FIG. 5 illustrates example metadata 84 that may be generated and provided to the collector service 33 as metadata associated with the invocation of a datastore information source or metadata associated with a response from an invoked datastore information source. By way of non-limiting example, the metadata 84 may include a timestamp (TS) of the invocation or response; an indication that the data is associated with a request or a response; an identifier of the service 14 that invoked the datastore; the credentials used to access the datastore (e.g., user identifier and password); a name of the datastore that was accessed; the specific action that was performed against datastore (e.g., the actual SQL command, such as a query, read, delete or modify that was issued to the datastore (e.g., QUERY=SELECT FNAME, ADDRESS FROM USER_DATA WHERE CUST_ID=####); the names of the datastore tables that were accessed; the names of the columns (e.g., data items) that were accessed; the number of rows of the datastore that were returned; the number of returned rows of the datastore that were actually read by the service 14; sensitive data sub-categorization types of data contained in the data requested and/or received from the datastore, such as a social security number, a driver's license identifier, an address, a name, a credit card number, a birth date, a bank account number, a mother's maiden name, a phone number; and an indication as to whether an encrypted path was used for the invocation. If desired, the metadata 84 may include the sensitive data sub-categorization types and the actual sensitive data received. Alternatively, for privacy considerations, the metadata 84 may contain only the sensitive data sub-categorization types of the data received from the datastore and omit the sensitive data. In some embodiments, the metadata 84 may contain the sensitive data sub-categorization types of the data and all non-sensitive data, but omit sensitive data. The metadata 84 may identify the quantities of data items of each sensitive data item type contained in the response.

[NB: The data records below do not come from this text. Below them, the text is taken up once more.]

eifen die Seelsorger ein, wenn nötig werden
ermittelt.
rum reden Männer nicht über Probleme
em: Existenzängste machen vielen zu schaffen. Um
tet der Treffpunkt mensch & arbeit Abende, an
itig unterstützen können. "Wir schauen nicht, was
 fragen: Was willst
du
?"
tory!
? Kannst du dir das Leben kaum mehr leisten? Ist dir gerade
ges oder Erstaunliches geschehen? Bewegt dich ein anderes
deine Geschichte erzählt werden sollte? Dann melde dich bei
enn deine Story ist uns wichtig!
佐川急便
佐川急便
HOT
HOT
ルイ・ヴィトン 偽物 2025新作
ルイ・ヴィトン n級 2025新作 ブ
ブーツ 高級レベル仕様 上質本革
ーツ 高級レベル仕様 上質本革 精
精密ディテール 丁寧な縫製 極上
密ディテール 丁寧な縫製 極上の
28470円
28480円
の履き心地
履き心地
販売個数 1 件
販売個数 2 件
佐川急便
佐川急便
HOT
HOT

The metadata 84 may include probabilistic data structures in which sensitive data items have been stored.

As the collector service 33 receives the metadata associated with service invocations, datastore invocations, corresponding responses and the like, the collector service 33 may store such data in the datastore 36 such that the data is indexed and searchable by any desired fields, and correlated with the transaction ID 28 and the user 24.

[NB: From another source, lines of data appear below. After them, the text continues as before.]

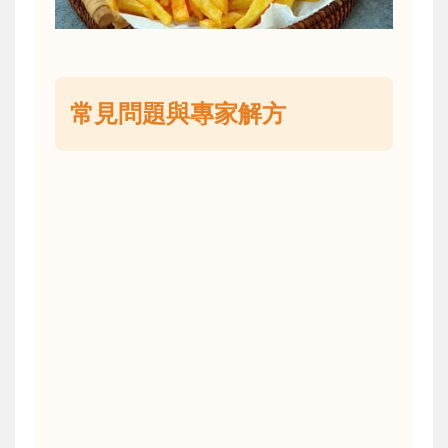
常見問題與專家解方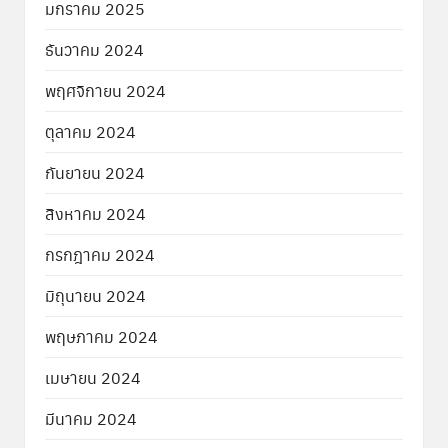
มกราคม 2025
ธันวาคม 2024
พฤศจิกายน 2024
ตุลาคม 2024
กันยายน 2024
สิงหาคม 2024
กรกฎาคม 2024
มิถุนายน 2024
พฤษภาคม 2024
เมษายน 2024
มีนาคม 2024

FIG. 6 is a block diagram of a service 14 according to one implementation. The service 14 implements a desired service functionality 86 associated with processing a transaction. For example, for the DSL service 14-3, service functionality 86 may involve sending the query 63 to the datastore 46, and receiving the response 64 with the data items 65 from the t datastore 46. The embodiments disclosed herein may be implemented in part via an agent 85 that is integral with the service functionality 86. The agent 85 operates to process any invocations by the service functionality 86 and any responses received by the service functionality 86. The agent 85 may then send any invocations and responses, along with the transaction ID associated with the invocation or response, to a sensitive data classifier 88. The agent 85 may be developed in conjunction with the service functionality 86, or may be coupled to the service functionality 86 in a manner that is transparent to the service functionality 86 and does not require modification of the existing service functionality 86. As an example, in a JAVA environment, the agent 85 may be implemented via bytecode injection and, in the case of Python, by monkey patching or wrappers.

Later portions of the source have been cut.